The principles of the method. The accounting entry
This method of recording operations is based on a series of principles that were developed by Fray Luca Bartolomeo and that we show below:
- The one who receives is the debtor and the one who delivers is the creditor. In this way, what we have is because we owe it to someone, including ourselves.
- Equity balance requires that everything that goes in must be equal to what goes out.
- Resources always come from somewhere. The debtor (who owes) exists because there is a creditor (who has).
- Accounts must be able to be canceled in the same way they are created.
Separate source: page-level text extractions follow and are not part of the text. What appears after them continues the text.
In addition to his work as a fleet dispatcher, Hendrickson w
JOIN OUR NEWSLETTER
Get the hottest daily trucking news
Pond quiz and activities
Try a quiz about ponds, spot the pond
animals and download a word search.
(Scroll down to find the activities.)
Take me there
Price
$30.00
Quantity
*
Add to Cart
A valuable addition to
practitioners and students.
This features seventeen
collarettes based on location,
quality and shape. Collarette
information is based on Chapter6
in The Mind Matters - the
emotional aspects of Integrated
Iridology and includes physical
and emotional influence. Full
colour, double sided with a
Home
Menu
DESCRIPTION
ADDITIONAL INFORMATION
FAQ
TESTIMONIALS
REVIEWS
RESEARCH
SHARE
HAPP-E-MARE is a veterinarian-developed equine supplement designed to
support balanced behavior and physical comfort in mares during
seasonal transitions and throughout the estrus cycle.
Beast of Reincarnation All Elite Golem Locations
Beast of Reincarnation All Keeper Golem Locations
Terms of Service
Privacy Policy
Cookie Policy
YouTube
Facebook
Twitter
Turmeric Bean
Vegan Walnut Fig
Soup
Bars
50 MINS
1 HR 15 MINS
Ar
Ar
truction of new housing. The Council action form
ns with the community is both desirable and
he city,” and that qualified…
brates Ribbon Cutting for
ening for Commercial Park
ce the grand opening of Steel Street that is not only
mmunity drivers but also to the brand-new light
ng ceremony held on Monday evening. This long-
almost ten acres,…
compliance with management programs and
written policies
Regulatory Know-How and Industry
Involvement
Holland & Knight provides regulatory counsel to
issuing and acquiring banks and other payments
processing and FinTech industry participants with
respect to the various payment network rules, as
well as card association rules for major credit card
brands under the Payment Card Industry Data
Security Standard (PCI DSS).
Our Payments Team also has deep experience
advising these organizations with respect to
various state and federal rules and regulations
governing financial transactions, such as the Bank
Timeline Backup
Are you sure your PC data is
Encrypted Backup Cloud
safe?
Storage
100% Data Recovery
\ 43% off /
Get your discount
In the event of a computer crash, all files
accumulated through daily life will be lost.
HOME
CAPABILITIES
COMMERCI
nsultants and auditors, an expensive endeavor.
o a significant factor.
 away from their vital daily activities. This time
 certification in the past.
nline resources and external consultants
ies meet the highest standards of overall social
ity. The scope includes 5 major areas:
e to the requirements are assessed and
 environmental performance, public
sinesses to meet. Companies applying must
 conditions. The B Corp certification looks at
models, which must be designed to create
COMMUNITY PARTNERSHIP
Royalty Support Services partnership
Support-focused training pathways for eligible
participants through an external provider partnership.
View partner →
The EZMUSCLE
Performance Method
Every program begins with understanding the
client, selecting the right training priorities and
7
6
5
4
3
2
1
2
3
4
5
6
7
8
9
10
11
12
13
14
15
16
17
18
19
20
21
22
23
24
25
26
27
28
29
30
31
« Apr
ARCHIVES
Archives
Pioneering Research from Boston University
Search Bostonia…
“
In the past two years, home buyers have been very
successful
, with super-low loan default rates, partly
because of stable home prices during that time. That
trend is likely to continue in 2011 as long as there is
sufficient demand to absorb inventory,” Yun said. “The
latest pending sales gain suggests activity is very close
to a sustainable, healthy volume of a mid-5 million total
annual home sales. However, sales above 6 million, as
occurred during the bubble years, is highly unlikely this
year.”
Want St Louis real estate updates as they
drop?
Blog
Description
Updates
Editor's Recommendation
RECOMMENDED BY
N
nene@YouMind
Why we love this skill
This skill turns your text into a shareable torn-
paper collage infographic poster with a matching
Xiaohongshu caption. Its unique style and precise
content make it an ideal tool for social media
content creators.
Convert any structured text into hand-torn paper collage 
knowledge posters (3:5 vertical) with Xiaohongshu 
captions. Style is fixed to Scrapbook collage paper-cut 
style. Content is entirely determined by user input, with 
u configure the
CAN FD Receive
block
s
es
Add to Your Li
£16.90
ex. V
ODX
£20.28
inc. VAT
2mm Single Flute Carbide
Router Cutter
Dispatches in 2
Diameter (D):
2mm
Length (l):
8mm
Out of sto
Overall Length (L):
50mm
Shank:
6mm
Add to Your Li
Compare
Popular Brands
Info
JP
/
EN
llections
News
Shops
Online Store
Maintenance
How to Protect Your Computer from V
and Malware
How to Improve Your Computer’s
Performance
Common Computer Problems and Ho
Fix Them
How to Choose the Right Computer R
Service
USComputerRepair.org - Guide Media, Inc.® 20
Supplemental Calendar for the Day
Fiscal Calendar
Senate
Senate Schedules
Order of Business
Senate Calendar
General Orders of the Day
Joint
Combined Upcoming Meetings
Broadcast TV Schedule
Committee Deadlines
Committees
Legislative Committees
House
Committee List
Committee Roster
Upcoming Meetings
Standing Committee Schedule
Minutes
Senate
In this way, if a value enters through one, it must exit through it.
The practical reflection of this method are the daily and ledger books, as well as the balance sheet composed of an asset and a liability. In this way, the accounting entry is the way to record operations in the journal and has a debit (on the right) and a credit (on the left). Any annotation on one side has a counterpart on the other. The largest, with the same format, collects the operations in the same account.
Finally, the balance sheet reflects the economic and financial structure of the company. It has an asset with assets and collection rights and a liability with equity and payment obligations. It is a reflection of the company in its true image and serves for the decision-making of the different economic agents.
Let's imagine a simple example. The company starts from a balance sheet at 31/12 / X1. This meets the principles of double entry, assets equals liabilities. Collection rights (fixed assets, customers and banks) equal to payment obligations (equity, liabilities, creditors and suppliers) or, in other words, what we have equal to what we owe. We owe our net worth to ourselves.
The entry shows how a transaction consisting of the payment of € 800 to one of our suppliers is recorded: the bank on the balance sheet is on assets and the supplier on liabilities. By writing them down on the opposite side, the bank to credit and the supplier to debit, we are reducing them. The new balance shows the values reduced by € 800 in both assets and liabilities.
The ledger reflects the movements of a single account. We have used the provider as an example. We see that part of a balance, the first balance and has a movement to the debit of € 800 for the payment. Your final balance is creditor (the credit is still higher) for 400 euros. This would be the difference between the sum of the debit and credit columns.
As we can see, it is an effective way to record accounting operations in a company or institution. The whole process is related and affects the assets of the company in the same way. But also, it does it twice, hence its name.